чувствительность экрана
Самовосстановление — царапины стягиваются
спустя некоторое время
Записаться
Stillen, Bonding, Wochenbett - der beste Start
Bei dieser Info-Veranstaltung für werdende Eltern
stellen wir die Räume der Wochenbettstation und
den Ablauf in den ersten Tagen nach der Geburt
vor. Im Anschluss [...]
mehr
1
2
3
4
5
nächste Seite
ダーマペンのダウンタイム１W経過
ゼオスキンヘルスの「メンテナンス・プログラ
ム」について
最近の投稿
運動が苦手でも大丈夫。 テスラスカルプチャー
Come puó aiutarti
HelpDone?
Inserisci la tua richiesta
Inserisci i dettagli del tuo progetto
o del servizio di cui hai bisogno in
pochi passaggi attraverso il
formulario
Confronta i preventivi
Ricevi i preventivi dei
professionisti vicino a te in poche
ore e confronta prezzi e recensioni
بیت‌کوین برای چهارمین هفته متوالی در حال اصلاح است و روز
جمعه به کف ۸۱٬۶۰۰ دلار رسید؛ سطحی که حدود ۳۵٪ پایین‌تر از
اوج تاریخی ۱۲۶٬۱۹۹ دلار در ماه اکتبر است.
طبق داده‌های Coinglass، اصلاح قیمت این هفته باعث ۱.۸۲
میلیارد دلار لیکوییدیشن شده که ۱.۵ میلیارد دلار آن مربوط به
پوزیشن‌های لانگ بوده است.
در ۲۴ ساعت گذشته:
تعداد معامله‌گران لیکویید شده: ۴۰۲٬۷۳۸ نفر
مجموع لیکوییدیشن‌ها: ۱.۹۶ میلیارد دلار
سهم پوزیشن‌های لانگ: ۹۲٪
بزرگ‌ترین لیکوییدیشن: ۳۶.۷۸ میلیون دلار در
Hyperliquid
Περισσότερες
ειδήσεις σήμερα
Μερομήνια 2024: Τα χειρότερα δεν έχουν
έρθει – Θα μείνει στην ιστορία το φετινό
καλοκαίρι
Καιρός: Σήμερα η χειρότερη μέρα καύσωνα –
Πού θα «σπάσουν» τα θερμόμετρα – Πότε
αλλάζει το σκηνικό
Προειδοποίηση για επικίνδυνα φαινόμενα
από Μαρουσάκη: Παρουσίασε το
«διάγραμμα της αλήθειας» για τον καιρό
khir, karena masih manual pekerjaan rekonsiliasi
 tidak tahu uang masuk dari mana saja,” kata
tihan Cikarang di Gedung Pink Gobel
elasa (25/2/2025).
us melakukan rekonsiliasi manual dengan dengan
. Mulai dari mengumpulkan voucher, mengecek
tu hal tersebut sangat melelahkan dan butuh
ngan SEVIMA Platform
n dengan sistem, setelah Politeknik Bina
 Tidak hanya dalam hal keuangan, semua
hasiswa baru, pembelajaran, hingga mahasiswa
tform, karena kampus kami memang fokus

────────────────────

▸ Required work
Tell how many lines of the data include the word "هفته", and nothing else.

▸ Solution
2